I suspect there are many reasons, including that many parents’ early memories of school include academic instruction, and perhaps their struggles with it. Parents don’t want their children to struggle and they acquire the mistaken notion that doing worksheets and flashcards will give their children an edge. They want to see their kids buckle down and learn, darn it! Play looks too, well, uh…fun.
Another reason, I suspect, is that when they shop for preschools, they run into some programs that say they are play-based, but do not know how to make play the center of learning for the children. The teachers do not have the training to scaffold children’s skills to go deeply into their interests, to pursue and develop their ideas in play. The play these parents see is not high-quality play.
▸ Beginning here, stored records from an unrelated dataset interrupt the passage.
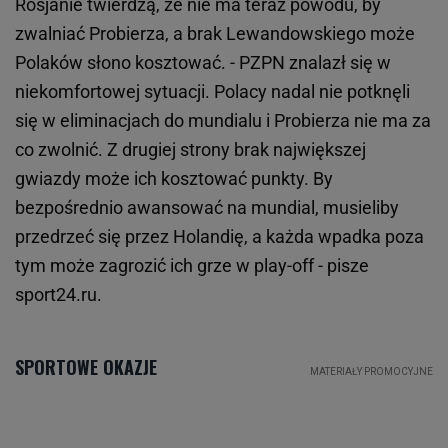
Rosjanie twierdzą, że nie ma teraz powodu, by
zwalniać Probierza, a brak Lewandowskiego może
Polaków słono kosztować. - PZPN znalazł się w
niekomfortowej sytuacji. Polacy nadal nie potknęli
się w eliminacjach do mundialu i Probierza nie ma za
co zwolnić. Z drugiej strony brak największej
gwiazdy może ich kosztować punkty. By
bezpośrednio awansować na mundial, musieliby
przedrzeć się przez Holandię, a każda wpadka poza
tym może zagrozić ich grze w play-off - pisze
sport24.ru.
It is not avid, creative learning. It is just, well, let’s be frank—goofing around. Flitting from activity to activity. I know this from what my college students tell me.
The most important fact, in my mind, is that mature, high-quality play is creative. Creativity is an innate part of cognition. Once I had a pre-K student who noticed that birds seemed to poop all over the playground picnic tables. He developed a hypothesis that if he made a bird toilet, our picnic table would be cleaner. In the classroom, working for over a week, he used constructive materials (boxes, tubes, and magazine pictures) to create his bird toilet. On the seat, he glued a picture of worms to attract the birds so that they would be motivated to use the facility rather than our picnic table. In the process, he explained his contraption (oral language; cognitive development), asked others to find materials for him (social development), and through trial and error, created his invention. He tested his hypothesis outdoors. Now I would love to tell you that the birds flocked (no pun intended) to his creation, but of course, this didn’t happen. What did happen is that other children began forming ideas of inventions they thought might be needed and began creating them. The bird toilet itself was used on the playground for imaginative, if bathroom oriented, play by many children!
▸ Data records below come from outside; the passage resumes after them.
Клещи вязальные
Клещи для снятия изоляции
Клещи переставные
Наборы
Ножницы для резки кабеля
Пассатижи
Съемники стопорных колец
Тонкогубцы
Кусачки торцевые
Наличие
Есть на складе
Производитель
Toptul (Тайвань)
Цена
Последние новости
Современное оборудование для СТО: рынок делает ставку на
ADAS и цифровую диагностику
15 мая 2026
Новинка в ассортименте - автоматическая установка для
This boy could not have made his invention, nor could other children have taken up the idea of creating inventions, if the program had been either an academic program, or a traditional program that claimed it was play-based, but did not scaffold inventive, creative learning opportunities. In the school where I taught, teaching staff applauded and encouraged the boy’s work. They brought in, and asked parents for, boxes, tubes, tape and other materials to give the children what they needed to pursue their interests. They began reading books about birds, and bird recognition. We found nests in trees to keep an eye on. We rode the wave of creative play.
All of this was documented in picture and text in the halls. Our parents learned the benefits of these types of projects because teachers and administrators put it up where parents could see them. In Rae’s radio program, one of the guests mentioned using documentation to illustrate the learning taking place in children’s play. For me, this is a deal-breaker. Connect those standards to the documentation. Explain, in text on pictures, or narration in videos, how the play allows children to learn across all domains, and in all content areas. Keep at it. And make sure the right people (administrators, parents) have it in their faces day and night. The effort is more than worth it if more children get the opportunities to learn through the language of play.